D’un goût que certains jugeaient douteux puisqu’elles pérénisaient des drames qui s’y étaient déroulés.
Ainsi, près de la porte d’entrée, Pompidou*, le fidèle labrador, naturalisé, la laisse dans la gueule, attendant depuis des années le retour de la promenade. Car d’une manière générale, rien de ce qui a un jour aboyé, miaulé, gringuotté, trillé, ou craqué dans l’appartement ne manque à l’appel, à défaut de pouvoir encore y répondre !
Les visiteurs de la grande bibliothèque sise à droite de l’entrée, étaient saisis par la présence du corps de Maria (en fibres de verre et différentes résines. NDLR) à moitié caché par une pile de volumes – formats in-folio – de l’encyclopédie qu’elle était en train d’épousseter quand elle perdit fâcheusement l’équilibre et tomba du haut de l’échelle. La présence du plumeau à son côté ajoutant une petite touche réaliste et colorée à la scène. L’échelle est restée en place.
L’accident domestique de la femme de ménage portugaise ne précéda que de peu celui de l’accordeur de piano, retrouvé mort, assommé par la chute du lourd couvercle alors qu’il s’affairait sur les cordes. La scène immortalisée par le sculpteur surprend les visiteurs… et a modifié définitivement le son de l’instrument qu’il a rebaptisé son piano préparé.
Les invités qui ont eu l’occasion de visiter la cuisine se souviennent avec émotion – comment l’oublier ? – d’avoir surpris la charmante épouse de l’artiste en train de goûter – pour l’éternité – la poêlée de champignons forestiers qui allait lui être fatale. Son mari n’avait pas eu le cœur de représenter la scène APRÈS la dégustation à laquelle il avait échappé par miracle. Elle avait en effet eu lieu le soir même où Pompidou ayant été écrasé par une voiture pendant la promenade quotidienne, il était rentré tard chez lui des urgences vétérinaires.
Mais inutile de faire le tour complet des évocations de tous les accidents domestiques ou autres survenus rue de Grenelle. Chaque pièce en conservait la ou les traces ! L’ambiance un peu morbide que donnait au lieu la présence si incongrue des “fantômes“ des disparus ne semblait pas dissuader les amis de l’artiste – des “esprits forts“ sans doute et peu superstitieux – de s’y rendre fréquemment.
Tout cela n’expliquait pas dans cet espèce de musée Grévin funèbre l’arrivée si inattendue de la figure du maître des lieux.

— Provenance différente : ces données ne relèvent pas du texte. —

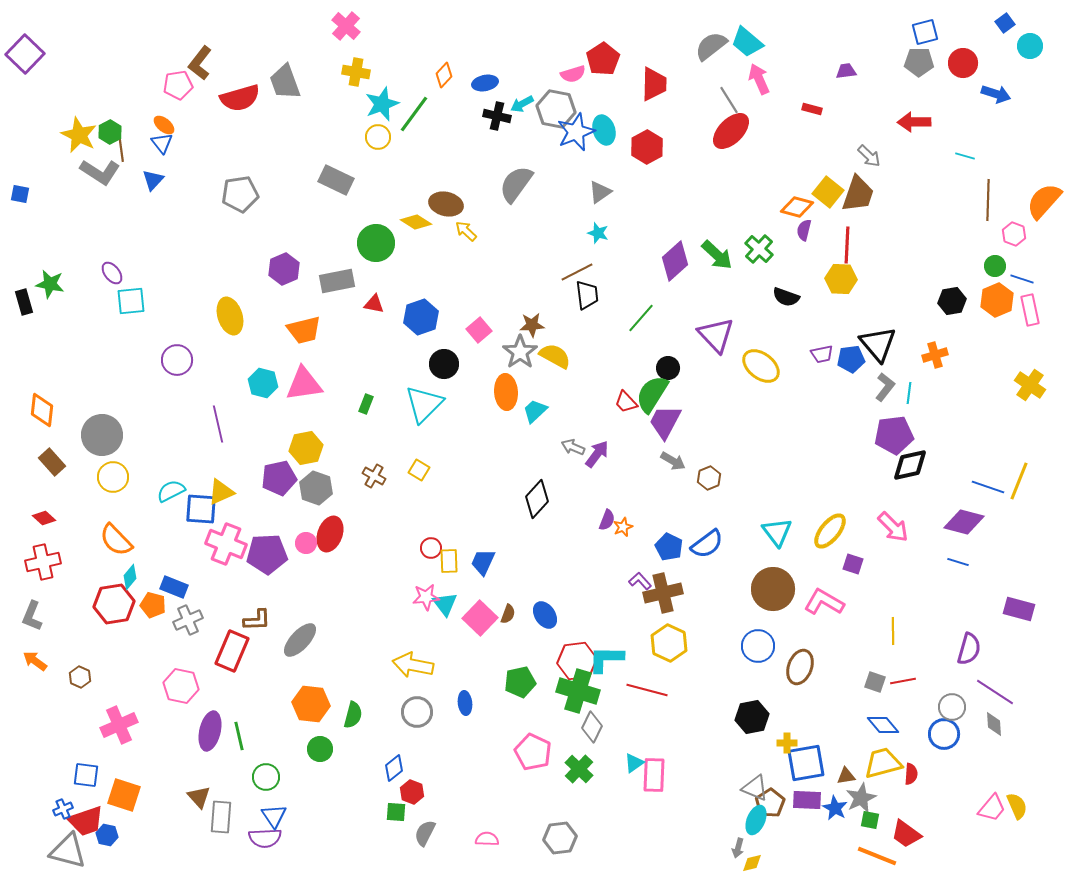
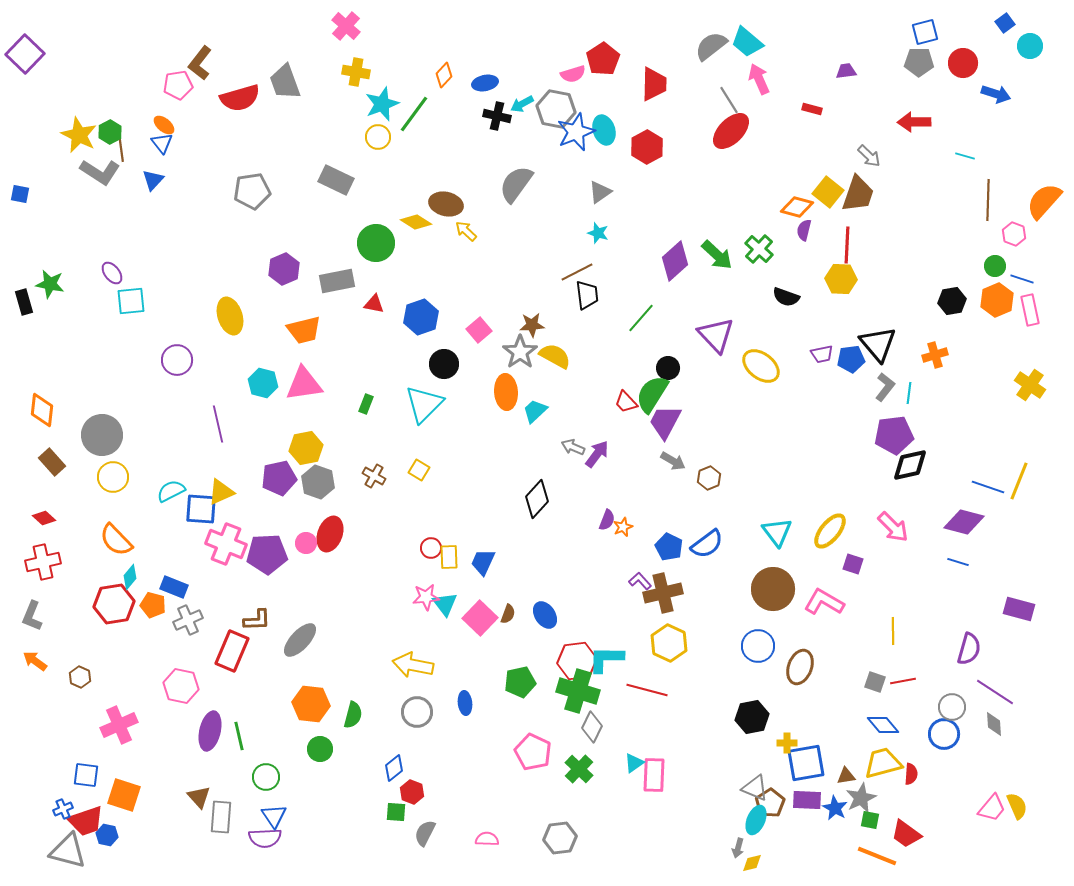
gray pentagon at (240, 194): moved 12 px right, 3 px up
gray hexagon at (316, 488): moved 2 px right, 6 px up
yellow rectangle at (449, 561): moved 4 px up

Le sculpteur n’avait jamais mis en scène un drame avant qu’il ne se produisît. L’artiste avait-il pressenti sa fin si proche et aurait-il jugé opportun de faire une exception et d’en immortaliser la scène prématurément? Mais alors, si sa vie a réellement connu ce dénouement tragique, à qui a-t il confié le soin d’installer son ultime auto-portrait dans son salon et où est passé le vrai corps ?
Si au contraire, dérogeant à ses habitudes, il l’avait installé lui-même et qu’il n’était finalement pas mort, aurait-il décidé de quitter les lieux, estimant qu’il n’était pas possible de continuer à y vivre avec son double ?
Se retrouver ainsi en permanence en sa propre présence lui aurait sans doute paru insupportable !
On ne le saura sans doute jamais. Le “mort“ n’ayant jamais donné signe de vie depuis ce triste soir de Noël 2004.
* Drôle de nom pour un labrador !
****
Depuis la disparition de son propriétaire, l’appartement de la rue de Grenelle a été maintenu dans son état. Il est à présent question de le transformer en musée.